Sebenarnya, Borucki menyebutkan, sampai Desember 2011,
secara total sudah ada 708 buah extrasolar planet (disingkat dengan
exoplanet) atau planet-planet yang berotasi mengelilingi bintang –
seperti layaknya planet-planet di tata surya mengelilingi Matahari –
yang dijumpai Kepler.
Tetapi, dari sekian banyak planet itu, tidak semuanya
berada di ‘habitable zone’ atau sebuah kawasan di jarak tertentu dari
bintang mereka yang membuat planet yang bersangkutan berpotensi untuk
menampung kehidupan di permukaannya.
Pada penelitian sebelumnya, memang sempat terindikasi
akan adanya planet serupa Bumi dan tinggal di kawasan habitable zone
yakni Gliese 581 d dan HD 85512 b atau Gliese 370 b. Saat itu, kedua
planet ini menjadi kandidat utama sebagai planet yang bisa dihuni
makhluk hidup. Namun peluang itu sangat tipis.
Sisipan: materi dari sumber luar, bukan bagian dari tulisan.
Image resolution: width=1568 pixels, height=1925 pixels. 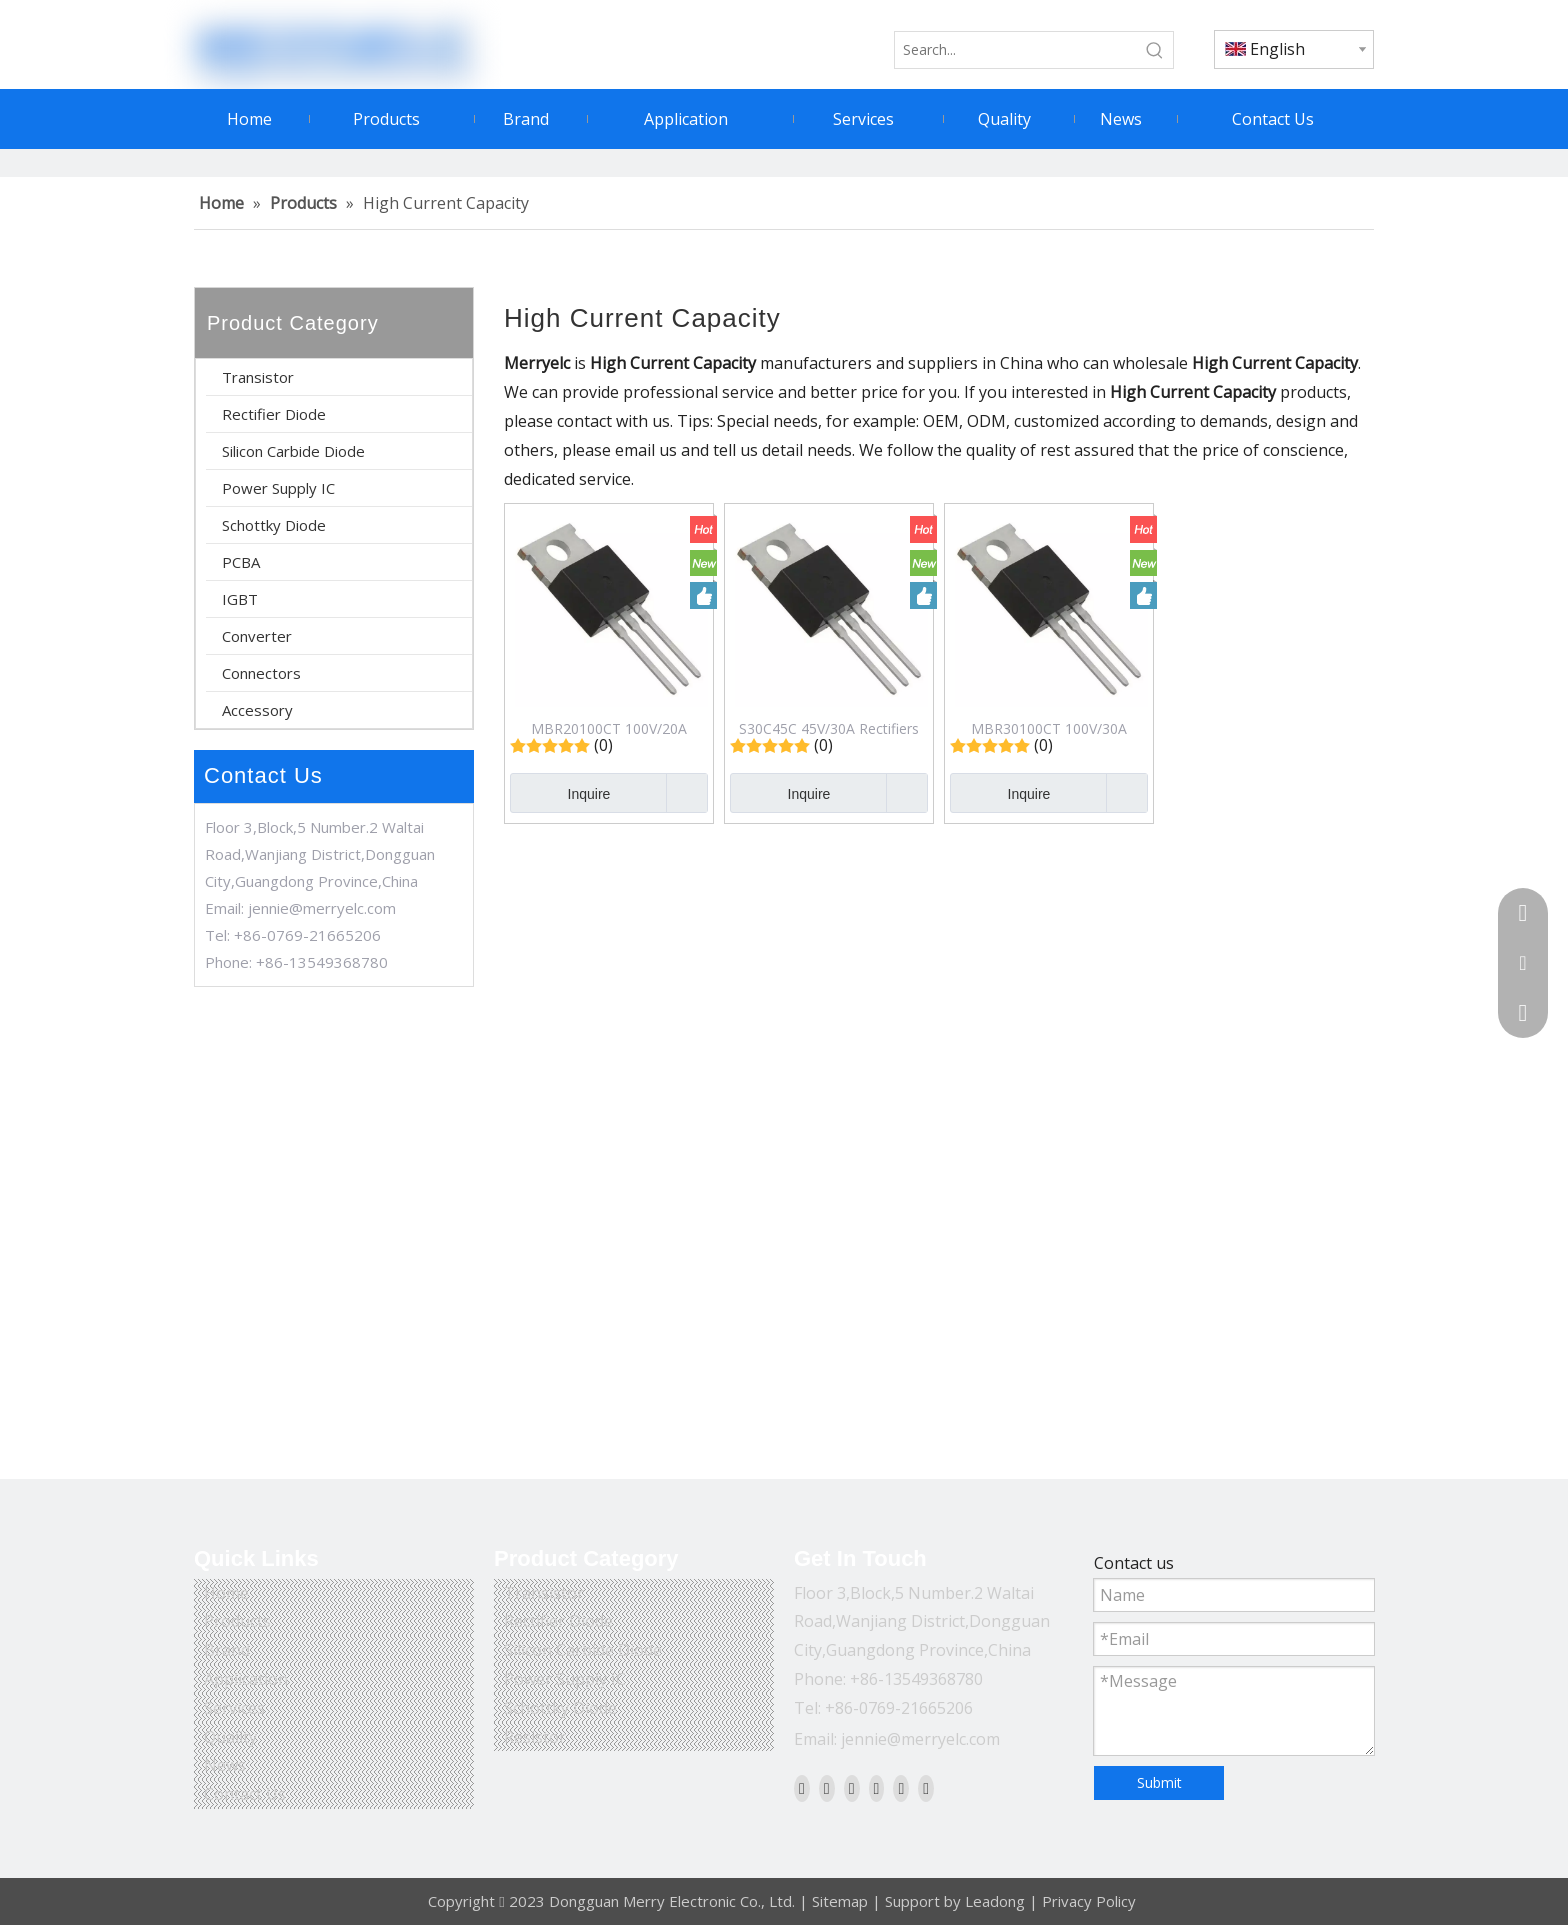 What do you see at coordinates (560, 793) in the screenshot?
I see `Inquire` at bounding box center [560, 793]. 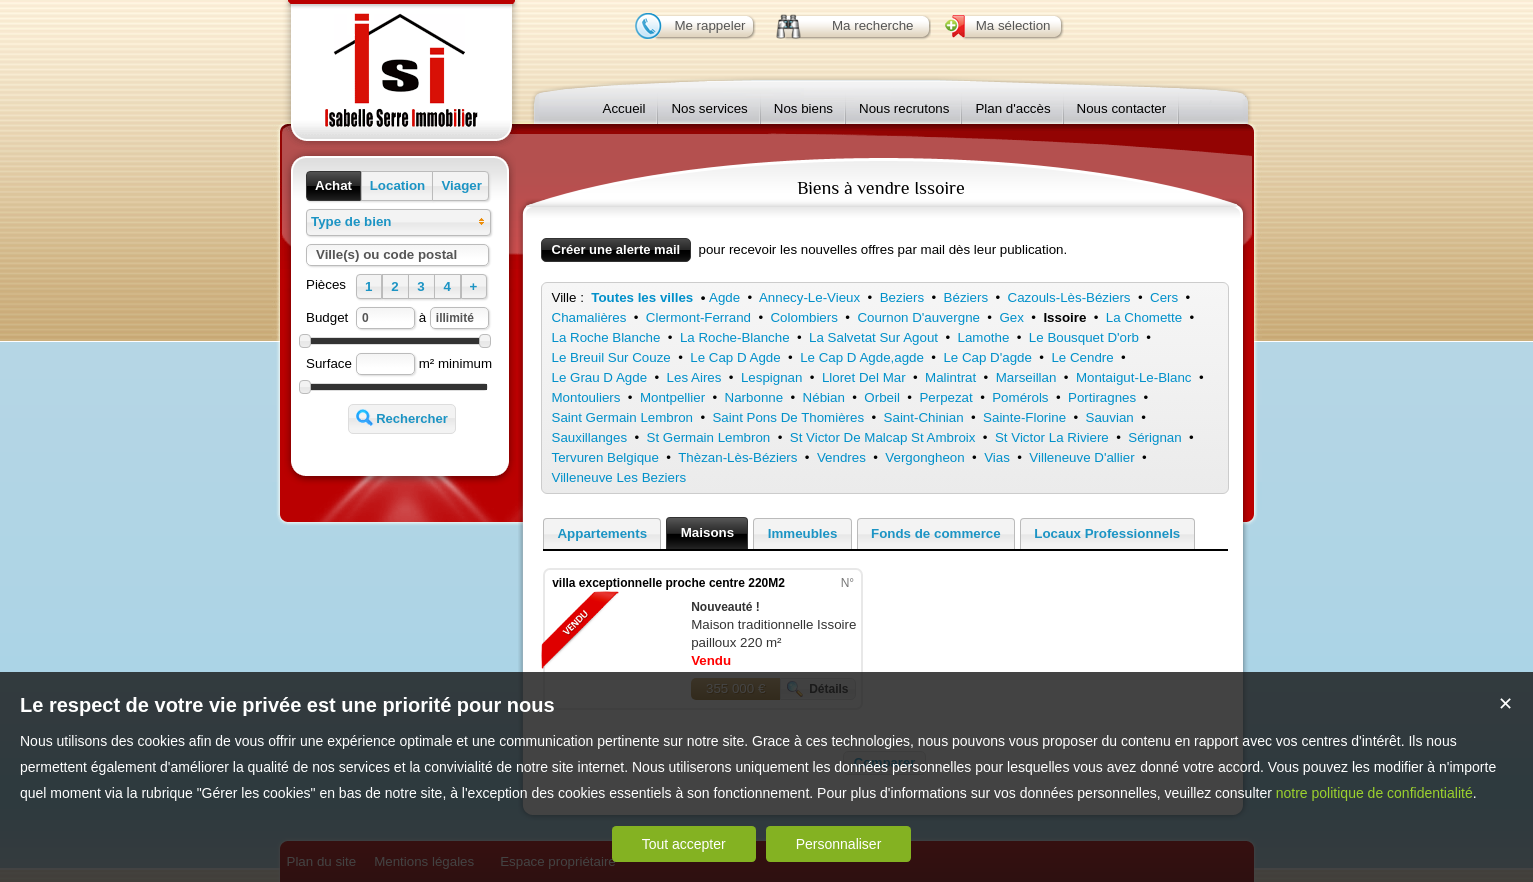 What do you see at coordinates (882, 397) in the screenshot?
I see `Orbeil` at bounding box center [882, 397].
Pasalnya, ternyata dua planet yang mengorbit bintang
yang lebih sejuk dari Matahari itu ternyata tinggal di pinggir habitable
zone. Orbit mereka lebih mirip seperti Venus dan Mars, tidak seperti
Bumi. Masalah lain, ukuran planet-planet itu juga jauh lebih besar
dibanding Bumi. Ditemukannya Kepler-22b, yang berada di kawasan tengah
habitable zone, membawa harapan baru.
Dunia Air
Peneliti yang tergabung dalam misi pencarian Kepler
mengonfirmasi. Planet itu ada di kawasan di mana air dalam bentuk cair
bisa hadir di permukaan planet. Kepler-22b juga merupakan planet
terkecil yang didapati mengorbit di habitable zone dari sebuah bintang
yang mirip dengan Matahari kita.
Selain berada di kawasan habitable zone, planet baru
itu punya sejumlah aspek penting lain yang serupa dengan yang dipunya
Bumi. Ia mengitari sebuah bintang yang juga serupa dengan Matahari kita.
Jarak planet itu ke bintangnya juga serupa dengan Bumi dengan Matahari.
Tepatnya, jarak Kepler-22b ke mataharinya yakni
Kepler-22 sekitar 15 persen lebih dekat dibanding Bumi dengan Matahari.
Tetapi, pancaran cahaya Kepler-22 juga sekitar 25 persen lebih redup
dibanding cahaya Matahari.
Kombinasi jarak yang lebih dekat namun dengan matahari
yang lebih redup ini memungkinkan planet itu punya temperatur permukaan
yang nyaman. Menggunakan instrumen yang dimiliki, ilmuwan memperkirakan,
jika planet itu tidak punya atmosfer, temperatur rata-rata di sana
sekitar -11 derajat Celsius.
Jika ada atmosfer dan ia menyediakan efek rumah kaca
serupa dengan efek yang dihasilkan oleh atmosfer milik planet Bumi, maka
Kepler-22b akan memiliki temperatur rata-rata 22 derajat Celsius.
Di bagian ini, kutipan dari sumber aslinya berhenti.